Wednesday, February 19, 2014

Easier Said Than Written

Everything is easier said than done. That is, for anything you can think of doing, it's much easier to say you are going to do it than to actually do it. It's easier to say you are going to get into shape than to actually go for that run. It's easier to say you are going to learn Bach's thirteenth invention than to actually play it. And it's easier to say you are going to write your article than to actually write it. Some people take the consequence of this to be that talk is cheap. Don't talk about it, they suggest, just do it. My suggestion is to do both, especially when you are stuck or—though it doesn't exist, remember—"blocked". If you are finding it hard to write, remember that there is a very easy thing you can do, namely, say you'll write tomorrow.

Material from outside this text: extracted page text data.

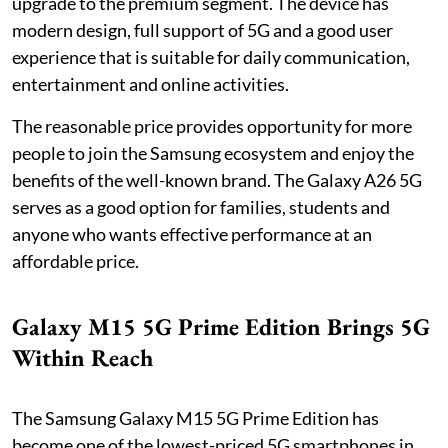
upgrade to the premium segment. The device has
modern design, full support of 5G and a good user
experience that is suitable for daily communication,
entertainment and online activities.
The reasonable price provides opportunity for more
people to join the Samsung ecosystem and enjoy the
benefits of the well-known brand. The Galaxy A26 5G
serves as a good option for families, students and
anyone who wants effective performance at an
affordable price.
Galaxy M15 5G Prime Edition Brings 5G
Within Reach
The Samsung Galaxy M15 5G Prime Edition has
become one of the lowest-priced 5G smartphones in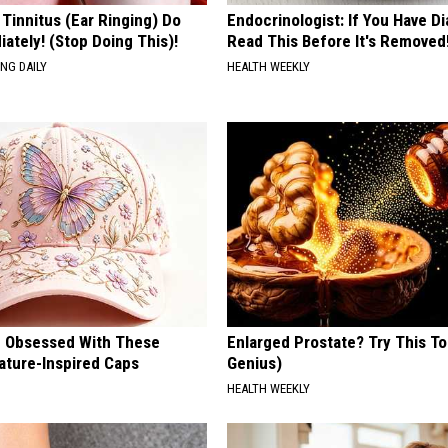
 Tinnitus (Ear Ringing) Do
Endocrinologist: If You Have D
ately! (Stop Doing This)!
Read This Before It's Removed
NG DAILY
HEALTH WEEKLY
 Obsessed With These
Enlarged Prostate? Try This Ton
ature-Inspired Caps
Genius)
HEALTH WEEKLY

But be precise. (It's not ambition that counts in these matters, it's precision.) It is not significantly harder to say that you are going to write from 9:00 to 10:00 than to say that you are going to write "tomorrow" or "sometime this week". But it is much more precise. And notice that it is also both much easier to do and to leave undone. If you say only you will write tomorrow, then you are not doing that from the moment you get up until the moment you go to bed. Even if you write for an hour, it's unclear whether or not you're done doing what you said you'd do. But if you say you'll write during a specific hour you are only not doing it for that hour, and when it's over, you're no longer not doing it. It's over. If you do begin at 9:00 you know exactly when you will have successfully done what you said you'd do. That's the point of being precise.

It also goes to the content of your writing. And this is where saying, not doing, can be very useful in overcoming so-called writer's block, i.e., exposing its nonexistence. You may find it impossibly difficult to write, but you surely don't find it impossibly difficult to say that you are going to write. So pick something to write tomorrow. Pick something you know to be true, something you could talk intelligently about with someone else who knows it, something you can imagine writing a good-sized paragraph about. Resolve to write about it at a specific time tomorrow for 27 minutes. That was easy, right? Now, think nothing more of it until that time arrives. When it does, ask yourself, how hard is it really to write this paragraph for the next 27 minutes? It's harder, sure, than what you did yesterday, namely, say you'd do it. But surely it's not actually daunting now.

Planning is a version of "saying not doing". But it's not a cheap gesture. It's the easy part that makes the hard part doable.


Presskorn said...

There is, as you know, a distinct Popperian ring to your advice: Precise hypotheses are easier to falsify and are exactly because of that to be preferred...

Thomas said...

Yes, one of the things my authors get out of my coaching is a very explicit series of experiences, which amount to experiments. They essentially test hypotheses about what works and what doesn't work for them. Even when they prove me wrong (in their own cases, in their particular situations) they learn something.